■ **What the task asks**:
Two lines mark the range in the entries below: the one holding "紙名手配Top (82, 468)" and the one holding "Характеристики (129, 618)". Set down those two and all lines between them, exactly.

[Stored records]
--- START ---

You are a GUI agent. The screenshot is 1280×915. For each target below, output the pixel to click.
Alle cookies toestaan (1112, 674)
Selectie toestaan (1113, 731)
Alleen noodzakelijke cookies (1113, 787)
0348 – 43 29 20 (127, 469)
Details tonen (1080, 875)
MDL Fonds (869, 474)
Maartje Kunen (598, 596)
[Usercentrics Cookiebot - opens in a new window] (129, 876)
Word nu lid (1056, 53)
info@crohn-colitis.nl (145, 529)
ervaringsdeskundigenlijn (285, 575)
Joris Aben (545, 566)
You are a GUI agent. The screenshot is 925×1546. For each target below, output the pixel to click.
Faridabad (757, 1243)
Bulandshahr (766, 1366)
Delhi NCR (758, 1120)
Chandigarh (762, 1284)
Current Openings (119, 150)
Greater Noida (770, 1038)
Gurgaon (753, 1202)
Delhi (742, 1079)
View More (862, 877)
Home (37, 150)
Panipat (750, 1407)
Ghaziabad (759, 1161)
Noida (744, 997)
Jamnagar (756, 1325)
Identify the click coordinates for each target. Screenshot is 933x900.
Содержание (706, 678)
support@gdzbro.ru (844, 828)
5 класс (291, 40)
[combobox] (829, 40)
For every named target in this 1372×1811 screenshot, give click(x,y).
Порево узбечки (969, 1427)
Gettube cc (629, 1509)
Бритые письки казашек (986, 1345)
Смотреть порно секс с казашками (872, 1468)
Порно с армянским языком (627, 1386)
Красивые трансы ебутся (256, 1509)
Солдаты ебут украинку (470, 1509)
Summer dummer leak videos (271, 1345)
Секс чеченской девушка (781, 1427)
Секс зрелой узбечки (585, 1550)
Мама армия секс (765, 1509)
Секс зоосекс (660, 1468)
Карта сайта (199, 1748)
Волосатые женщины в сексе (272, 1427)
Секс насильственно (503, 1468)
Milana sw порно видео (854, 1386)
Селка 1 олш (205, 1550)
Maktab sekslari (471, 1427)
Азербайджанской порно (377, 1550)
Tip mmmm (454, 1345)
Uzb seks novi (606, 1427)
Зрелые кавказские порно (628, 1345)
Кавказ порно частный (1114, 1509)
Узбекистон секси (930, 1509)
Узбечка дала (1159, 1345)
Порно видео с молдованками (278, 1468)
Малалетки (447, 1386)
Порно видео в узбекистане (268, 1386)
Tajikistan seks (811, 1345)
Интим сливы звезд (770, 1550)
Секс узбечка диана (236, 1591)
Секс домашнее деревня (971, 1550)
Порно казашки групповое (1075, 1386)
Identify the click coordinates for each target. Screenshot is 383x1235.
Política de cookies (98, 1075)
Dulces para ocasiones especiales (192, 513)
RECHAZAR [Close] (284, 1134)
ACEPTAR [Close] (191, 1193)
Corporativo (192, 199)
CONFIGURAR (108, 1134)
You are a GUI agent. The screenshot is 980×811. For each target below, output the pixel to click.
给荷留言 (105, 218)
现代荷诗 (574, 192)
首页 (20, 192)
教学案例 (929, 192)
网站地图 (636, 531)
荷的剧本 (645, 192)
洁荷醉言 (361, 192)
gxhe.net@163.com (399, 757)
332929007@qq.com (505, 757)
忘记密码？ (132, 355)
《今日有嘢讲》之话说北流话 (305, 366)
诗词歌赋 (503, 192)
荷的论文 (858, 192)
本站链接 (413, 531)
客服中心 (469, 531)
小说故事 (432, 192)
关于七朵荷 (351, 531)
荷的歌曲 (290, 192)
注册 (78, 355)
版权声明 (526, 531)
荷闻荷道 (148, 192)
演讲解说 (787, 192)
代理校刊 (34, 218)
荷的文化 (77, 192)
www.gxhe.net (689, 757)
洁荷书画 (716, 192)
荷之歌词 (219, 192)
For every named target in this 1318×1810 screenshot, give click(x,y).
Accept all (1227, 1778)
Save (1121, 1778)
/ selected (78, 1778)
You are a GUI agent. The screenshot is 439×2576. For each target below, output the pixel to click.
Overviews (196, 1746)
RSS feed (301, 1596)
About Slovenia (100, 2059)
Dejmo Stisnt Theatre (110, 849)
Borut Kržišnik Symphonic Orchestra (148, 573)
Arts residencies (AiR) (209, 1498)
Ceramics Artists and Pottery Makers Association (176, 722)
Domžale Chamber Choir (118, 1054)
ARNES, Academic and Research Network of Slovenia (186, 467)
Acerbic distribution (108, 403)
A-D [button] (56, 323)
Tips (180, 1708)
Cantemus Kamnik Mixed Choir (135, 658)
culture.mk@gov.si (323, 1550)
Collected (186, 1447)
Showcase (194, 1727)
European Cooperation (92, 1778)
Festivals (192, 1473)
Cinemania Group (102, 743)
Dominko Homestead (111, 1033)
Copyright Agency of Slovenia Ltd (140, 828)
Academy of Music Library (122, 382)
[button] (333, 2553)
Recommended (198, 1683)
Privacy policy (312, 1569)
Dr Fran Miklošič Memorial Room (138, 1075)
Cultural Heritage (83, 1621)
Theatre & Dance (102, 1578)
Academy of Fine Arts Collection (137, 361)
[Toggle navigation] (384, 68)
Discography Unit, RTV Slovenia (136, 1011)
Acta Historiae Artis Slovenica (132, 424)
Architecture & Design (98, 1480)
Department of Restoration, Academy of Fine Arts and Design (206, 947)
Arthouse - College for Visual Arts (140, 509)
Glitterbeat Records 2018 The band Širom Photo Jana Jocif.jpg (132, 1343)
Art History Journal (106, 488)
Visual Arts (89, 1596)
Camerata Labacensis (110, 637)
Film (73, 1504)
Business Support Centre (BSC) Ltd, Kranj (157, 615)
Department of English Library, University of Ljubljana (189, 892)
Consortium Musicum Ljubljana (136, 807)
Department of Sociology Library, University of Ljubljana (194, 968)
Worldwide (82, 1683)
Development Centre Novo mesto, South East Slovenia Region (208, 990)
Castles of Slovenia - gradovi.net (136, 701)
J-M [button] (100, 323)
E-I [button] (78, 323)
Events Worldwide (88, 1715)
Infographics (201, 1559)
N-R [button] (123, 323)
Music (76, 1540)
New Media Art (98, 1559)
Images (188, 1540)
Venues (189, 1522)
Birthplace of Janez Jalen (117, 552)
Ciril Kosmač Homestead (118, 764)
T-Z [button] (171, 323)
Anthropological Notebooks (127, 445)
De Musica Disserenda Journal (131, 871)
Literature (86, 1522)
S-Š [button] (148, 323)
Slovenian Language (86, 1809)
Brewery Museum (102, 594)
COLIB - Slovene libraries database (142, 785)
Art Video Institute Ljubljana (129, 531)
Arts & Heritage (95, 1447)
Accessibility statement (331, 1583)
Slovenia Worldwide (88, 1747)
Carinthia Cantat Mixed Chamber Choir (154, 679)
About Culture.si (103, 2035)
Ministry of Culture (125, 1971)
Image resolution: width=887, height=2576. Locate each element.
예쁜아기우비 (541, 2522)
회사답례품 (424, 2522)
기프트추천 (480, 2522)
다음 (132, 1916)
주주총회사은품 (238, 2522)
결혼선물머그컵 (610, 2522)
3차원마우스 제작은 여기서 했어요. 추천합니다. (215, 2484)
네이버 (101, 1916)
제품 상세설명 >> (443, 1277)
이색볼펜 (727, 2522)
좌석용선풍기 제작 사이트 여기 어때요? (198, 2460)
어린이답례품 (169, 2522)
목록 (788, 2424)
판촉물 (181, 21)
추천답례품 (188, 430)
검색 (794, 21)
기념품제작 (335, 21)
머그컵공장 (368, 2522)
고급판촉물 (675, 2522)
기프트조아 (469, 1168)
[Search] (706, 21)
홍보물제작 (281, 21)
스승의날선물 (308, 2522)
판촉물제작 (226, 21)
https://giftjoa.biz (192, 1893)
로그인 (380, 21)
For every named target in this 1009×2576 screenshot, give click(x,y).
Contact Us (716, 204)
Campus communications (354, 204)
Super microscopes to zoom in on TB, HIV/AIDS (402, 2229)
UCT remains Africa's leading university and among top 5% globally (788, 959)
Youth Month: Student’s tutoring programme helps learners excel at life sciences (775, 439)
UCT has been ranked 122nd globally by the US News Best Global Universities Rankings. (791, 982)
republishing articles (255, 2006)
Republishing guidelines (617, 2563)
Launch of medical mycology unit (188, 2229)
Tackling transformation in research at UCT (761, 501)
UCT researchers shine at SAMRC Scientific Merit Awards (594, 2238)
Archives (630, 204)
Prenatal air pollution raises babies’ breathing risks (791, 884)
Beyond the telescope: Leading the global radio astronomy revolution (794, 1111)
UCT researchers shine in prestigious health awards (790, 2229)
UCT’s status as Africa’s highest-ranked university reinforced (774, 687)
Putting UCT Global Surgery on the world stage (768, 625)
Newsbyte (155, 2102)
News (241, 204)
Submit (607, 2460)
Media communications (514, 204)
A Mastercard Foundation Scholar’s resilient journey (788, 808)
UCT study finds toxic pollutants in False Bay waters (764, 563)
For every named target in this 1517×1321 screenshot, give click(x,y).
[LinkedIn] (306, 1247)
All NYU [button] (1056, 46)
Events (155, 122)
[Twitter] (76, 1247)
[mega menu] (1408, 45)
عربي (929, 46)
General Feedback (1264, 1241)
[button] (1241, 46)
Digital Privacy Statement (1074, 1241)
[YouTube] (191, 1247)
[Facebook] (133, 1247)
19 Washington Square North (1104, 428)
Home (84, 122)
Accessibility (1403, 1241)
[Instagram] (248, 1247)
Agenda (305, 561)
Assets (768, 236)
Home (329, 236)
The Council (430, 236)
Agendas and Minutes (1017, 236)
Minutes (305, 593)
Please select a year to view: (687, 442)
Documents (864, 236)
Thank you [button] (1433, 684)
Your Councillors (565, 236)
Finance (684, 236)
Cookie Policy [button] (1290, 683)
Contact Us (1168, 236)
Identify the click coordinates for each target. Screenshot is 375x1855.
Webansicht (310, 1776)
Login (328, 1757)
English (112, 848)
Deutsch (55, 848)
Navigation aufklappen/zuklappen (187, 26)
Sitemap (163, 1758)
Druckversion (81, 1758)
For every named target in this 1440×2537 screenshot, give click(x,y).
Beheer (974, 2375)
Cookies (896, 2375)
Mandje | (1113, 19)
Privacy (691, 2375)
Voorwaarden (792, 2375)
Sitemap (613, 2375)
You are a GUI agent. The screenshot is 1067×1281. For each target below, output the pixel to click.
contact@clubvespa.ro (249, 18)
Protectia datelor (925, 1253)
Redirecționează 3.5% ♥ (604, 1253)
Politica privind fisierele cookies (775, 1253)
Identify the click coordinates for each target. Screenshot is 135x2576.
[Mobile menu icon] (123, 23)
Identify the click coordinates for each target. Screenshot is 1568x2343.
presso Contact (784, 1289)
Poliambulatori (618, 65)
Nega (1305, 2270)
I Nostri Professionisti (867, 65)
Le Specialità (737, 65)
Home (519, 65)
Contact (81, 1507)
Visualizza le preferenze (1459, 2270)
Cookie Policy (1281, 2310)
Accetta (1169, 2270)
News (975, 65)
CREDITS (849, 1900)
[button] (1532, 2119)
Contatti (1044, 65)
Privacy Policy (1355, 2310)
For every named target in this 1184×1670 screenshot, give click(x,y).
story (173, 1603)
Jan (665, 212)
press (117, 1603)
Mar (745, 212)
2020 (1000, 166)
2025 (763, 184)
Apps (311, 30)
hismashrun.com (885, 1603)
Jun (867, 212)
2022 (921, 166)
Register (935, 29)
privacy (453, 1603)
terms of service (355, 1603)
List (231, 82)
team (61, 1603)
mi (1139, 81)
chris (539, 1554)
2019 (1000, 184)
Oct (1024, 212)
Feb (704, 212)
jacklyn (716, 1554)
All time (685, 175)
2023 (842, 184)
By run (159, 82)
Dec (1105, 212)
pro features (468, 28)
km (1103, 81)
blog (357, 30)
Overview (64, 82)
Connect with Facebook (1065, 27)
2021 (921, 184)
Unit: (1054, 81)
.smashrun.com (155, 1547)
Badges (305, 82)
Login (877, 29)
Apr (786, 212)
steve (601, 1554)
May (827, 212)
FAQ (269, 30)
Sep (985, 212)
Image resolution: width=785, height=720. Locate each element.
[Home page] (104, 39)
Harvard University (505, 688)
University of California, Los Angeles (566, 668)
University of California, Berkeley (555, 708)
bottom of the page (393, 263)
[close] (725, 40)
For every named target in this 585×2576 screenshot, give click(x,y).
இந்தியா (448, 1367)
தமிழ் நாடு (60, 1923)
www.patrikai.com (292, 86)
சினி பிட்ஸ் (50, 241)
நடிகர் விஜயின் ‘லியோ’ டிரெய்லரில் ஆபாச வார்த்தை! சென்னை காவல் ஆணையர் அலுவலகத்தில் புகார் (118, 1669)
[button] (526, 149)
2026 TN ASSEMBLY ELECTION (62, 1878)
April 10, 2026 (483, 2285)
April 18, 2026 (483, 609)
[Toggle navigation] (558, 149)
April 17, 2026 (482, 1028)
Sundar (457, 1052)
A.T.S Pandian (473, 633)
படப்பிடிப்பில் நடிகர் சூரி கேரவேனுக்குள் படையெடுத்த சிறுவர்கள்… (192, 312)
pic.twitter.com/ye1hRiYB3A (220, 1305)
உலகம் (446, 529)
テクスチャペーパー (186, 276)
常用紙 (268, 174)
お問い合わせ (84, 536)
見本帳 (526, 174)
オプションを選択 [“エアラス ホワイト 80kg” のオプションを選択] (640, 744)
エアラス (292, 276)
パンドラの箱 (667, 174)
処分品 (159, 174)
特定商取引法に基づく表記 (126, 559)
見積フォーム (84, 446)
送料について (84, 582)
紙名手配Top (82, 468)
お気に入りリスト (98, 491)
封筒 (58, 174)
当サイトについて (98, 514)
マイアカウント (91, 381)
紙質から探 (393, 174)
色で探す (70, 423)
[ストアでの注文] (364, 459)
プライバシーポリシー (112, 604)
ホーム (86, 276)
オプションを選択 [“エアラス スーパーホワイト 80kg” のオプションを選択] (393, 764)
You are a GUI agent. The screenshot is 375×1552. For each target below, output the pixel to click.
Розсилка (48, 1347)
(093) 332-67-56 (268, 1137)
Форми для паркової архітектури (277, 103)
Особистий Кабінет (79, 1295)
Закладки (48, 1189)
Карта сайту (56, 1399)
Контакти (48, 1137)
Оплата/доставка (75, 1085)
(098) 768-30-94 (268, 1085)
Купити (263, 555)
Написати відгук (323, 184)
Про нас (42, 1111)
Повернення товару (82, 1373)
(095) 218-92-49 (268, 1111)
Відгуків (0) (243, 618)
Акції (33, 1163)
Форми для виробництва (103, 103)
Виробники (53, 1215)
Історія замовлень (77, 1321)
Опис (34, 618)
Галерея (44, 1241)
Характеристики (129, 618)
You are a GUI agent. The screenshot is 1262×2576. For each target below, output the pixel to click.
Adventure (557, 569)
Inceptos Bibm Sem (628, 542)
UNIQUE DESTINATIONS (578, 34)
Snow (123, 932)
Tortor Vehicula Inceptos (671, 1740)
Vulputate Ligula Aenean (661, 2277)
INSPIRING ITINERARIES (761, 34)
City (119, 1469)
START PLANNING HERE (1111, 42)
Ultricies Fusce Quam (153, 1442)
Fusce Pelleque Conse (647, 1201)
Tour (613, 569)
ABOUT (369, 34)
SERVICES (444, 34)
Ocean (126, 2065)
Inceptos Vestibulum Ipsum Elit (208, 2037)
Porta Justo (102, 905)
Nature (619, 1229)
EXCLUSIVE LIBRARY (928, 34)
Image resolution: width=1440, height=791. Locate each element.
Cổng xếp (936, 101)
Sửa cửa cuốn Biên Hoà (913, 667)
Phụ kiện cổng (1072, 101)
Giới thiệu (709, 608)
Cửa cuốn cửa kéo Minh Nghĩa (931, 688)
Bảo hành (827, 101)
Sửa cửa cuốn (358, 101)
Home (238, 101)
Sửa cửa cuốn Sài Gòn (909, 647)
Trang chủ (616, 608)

--- END ---

■ **Output for this task**:
紙名手配Top (82, 468)
お気に入りリスト (98, 491)
封筒 (58, 174)
当サイトについて (98, 514)
マイアカウント (91, 381)
紙質から探 (393, 174)
色で探す (70, 423)
[ストアでの注文] (364, 459)
プライバシーポリシー (112, 604)
ホーム (86, 276)
オプションを選択 [“エアラス スーパーホワイト 80kg” のオプションを選択] (393, 764)
You are a GUI agent. The screenshot is 375×1552. For each target below, output the pixel to click.
Розсилка (48, 1347)
(093) 332-67-56 (268, 1137)
Форми для паркової архітектури (277, 103)
Особистий Кабінет (79, 1295)
Закладки (48, 1189)
Карта сайту (56, 1399)
Контакти (48, 1137)
Оплата/доставка (75, 1085)
(098) 768-30-94 (268, 1085)
Купити (263, 555)
Написати відгук (323, 184)
Про нас (42, 1111)
Повернення товару (82, 1373)
(095) 218-92-49 (268, 1111)
Відгуків (0) (243, 618)
Акції (33, 1163)
Форми для виробництва (103, 103)
Виробники (53, 1215)
Історія замовлень (77, 1321)
Опис (34, 618)
Галерея (44, 1241)
Характеристики (129, 618)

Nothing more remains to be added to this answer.